Context
The protection of buried pipelines relies on the complementarity between organic coating and cathodic protection (CP). When a coating disbonds, a confined zone can form between the metal and the coating, trapping an electrolyte. The central question is then whether the cathodic current can cross the disbonded coating in sufficient quantity to protect the underlying steel, or whether the coating shields against CP — a phenomenon known as “shielding”. This debate remains lively within the coating specialist community, with some arguing that fusion bonded epoxy (FBE) coatings, owing to the development of microcracks with ageing, do not block cathodic currents. Yet few studies have experimentally quantified this phenomenon for different coating types, different thicknesses, and taking into account real soil conditions.
Facilities
The study covered seven coating systems supplied by BS Coatings: single- and double-layer FBE (350 to 1,000 µm), liquid epoxy (500 and 1,000 µm) and liquid polyurethane (1,500 µm), prepared both on an S235 steel substrate and as free-standing membranes. A 30-year-old FBE sample, taken from a pipeline in service near a coating defect, was also studied.
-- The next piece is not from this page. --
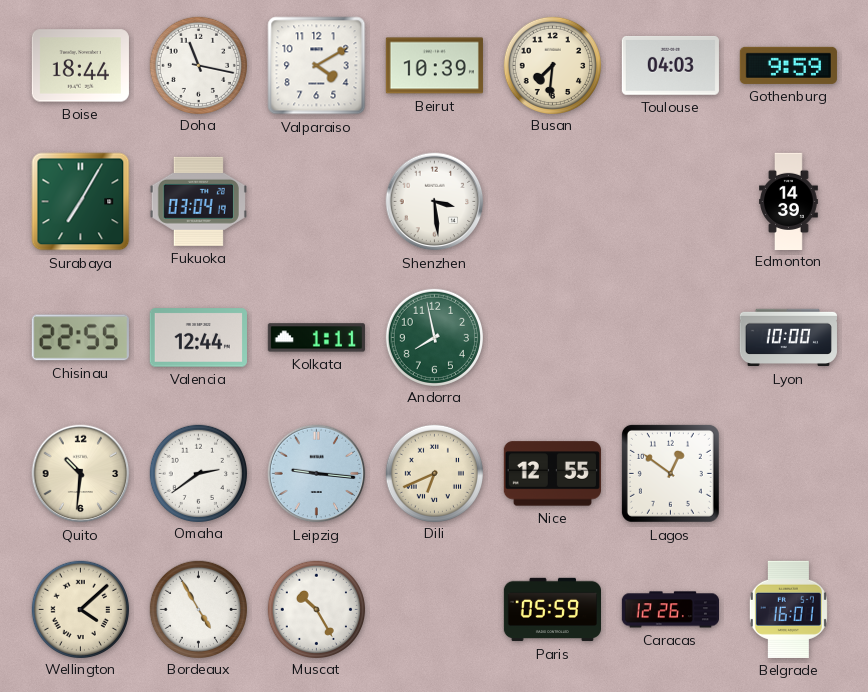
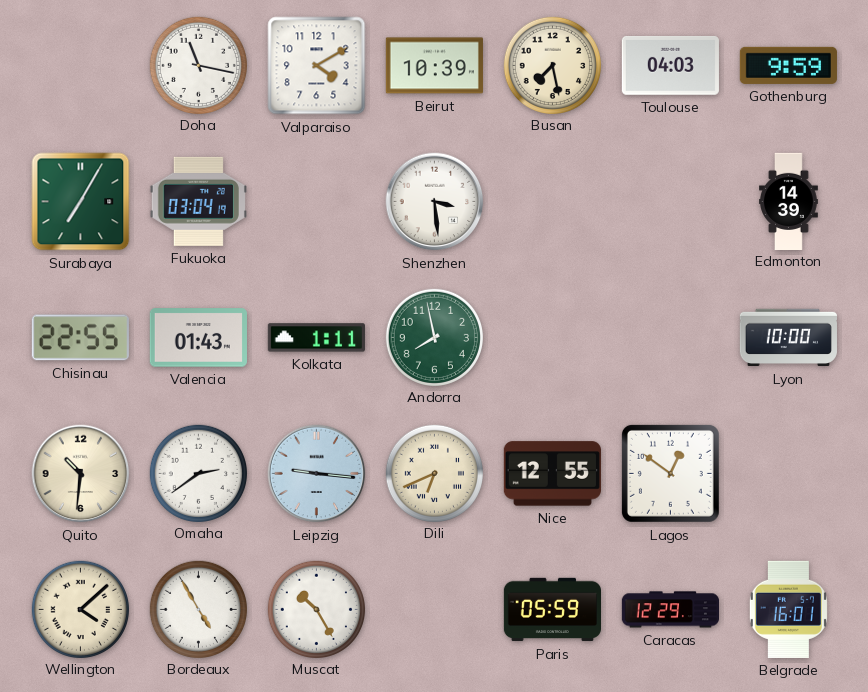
Boise: 18:44 -> none
Busan: 7:31 -> 7:28
Valencia: 12:44 -> 01:43
Caracas: 12:26 -> 12:29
Electrochemical characterisation relied on electrochemical impedance spectroscopy (EIS), monitored over 12 months of immersion in 3.5% NaCl solution. An H-cell device (Hirtoff cell) was specially designed to reproduce disbondment conditions with or without an open defect in parallel, enabling measurement of the cathodic currents passing through the coating membranes under different oxygen contents.
Key results
The study shows that all the new coatings tested (FBE, liquid epoxy, polyurethane) exhibit very high electrical resistance, making the passage of a significant cathodic current through the coating practically impossible, whatever the applied voltage. These coatings therefore intrinsically act as shields against cathodic protection. In contrast, the 30-year-old FBE shows an impedance several orders of magnitude lower, attributed to the development of porosity under the effect of the local alkalinity induced by CP. Calculations applied to representative soil conditions confirm that, even with an aged coating of low impedance, the currents crossing the disbonded zone remain insufficient to reach the protection potential of the underlying steel. These results highlight that the prevention of corrosion under a disbonded coating can only be guaranteed by correctly applied CP, combined with a coating whose degradation mode does not generate confined zones impermeable to current.